— WHAT YOU SHOULD DO —
Which lines of the entries below run from the one holding "City or county government agencies" to the one holding "product, Jotform is enrolled in StateRAMP’s", inclusive? Set down exactly those lines and no others.

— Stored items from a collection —
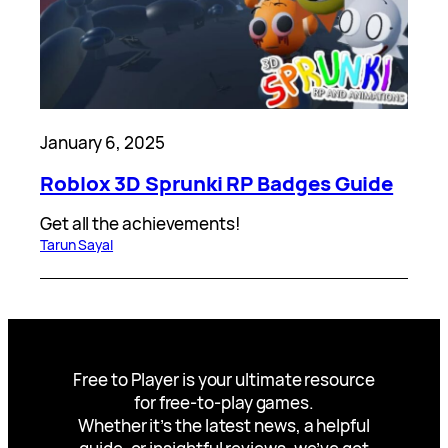
January 6, 2025
Roblox 3D Sprunki RP Badges Guide
Get all the achievements!
Tarun Sayal
Free to Player is your ultimate resource
for free-to-play games.
Whether it’s the latest news, a helpful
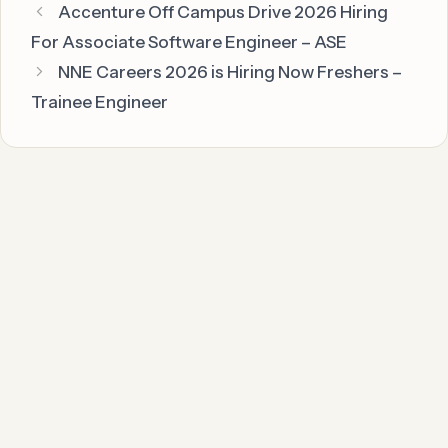
Accenture Off Campus Drive 2026 Hiring
For Associate Software Engineer – ASE
NNE Careers 2026 is Hiring Now Freshers –
Trainee Engineer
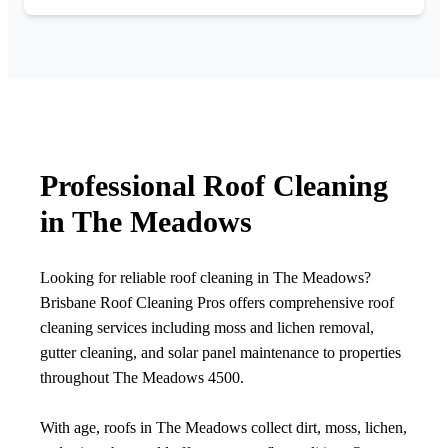
Professional Roof Cleaning
in The Meadows
Looking for reliable roof cleaning in The Meadows?
Brisbane Roof Cleaning Pros offers comprehensive roof
cleaning services including moss and lichen removal,
gutter cleaning, and solar panel maintenance to properties
throughout The Meadows 4500.
With age, roofs in The Meadows collect dirt, moss, lichen,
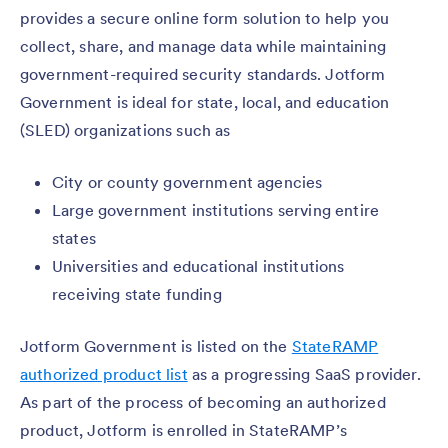
provides a secure online form solution to help you
collect, share, and manage data while maintaining
government-required security standards. Jotform
Government is ideal for state, local, and education
(SLED) organizations such as
City or county government agencies
Large government institutions serving entire
states
Universities and educational institutions
receiving state funding
Jotform Government is listed on the
StateRAMP
authorized product list
as a progressing SaaS provider.
As part of the process of becoming an authorized
product, Jotform is enrolled in StateRAMP’s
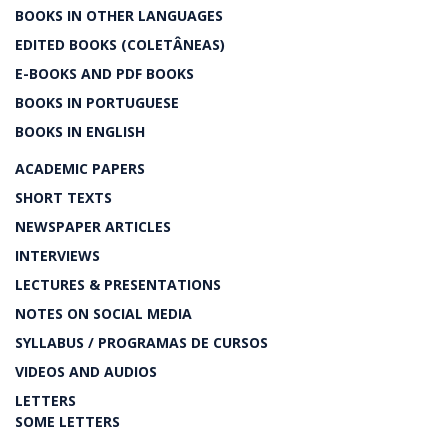
BOOKS IN OTHER LANGUAGES
EDITED BOOKS (COLETÂNEAS)
E-BOOKS AND PDF BOOKS
BOOKS IN PORTUGUESE
BOOKS IN ENGLISH
ACADEMIC PAPERS
SHORT TEXTS
NEWSPAPER ARTICLES
INTERVIEWS
LECTURES & PRESENTATIONS
NOTES ON SOCIAL MEDIA
SYLLABUS / PROGRAMAS DE CURSOS
VIDEOS AND AUDIOS
LETTERS
SOME LETTERS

— RESULT OF THIS TASK —
City or county government agencies
Large government institutions serving entire
states
Universities and educational institutions
receiving state funding
Jotform Government is listed on the
StateRAMP
authorized product list
as a progressing SaaS provider.
As part of the process of becoming an authorized
product, Jotform is enrolled in StateRAMP’s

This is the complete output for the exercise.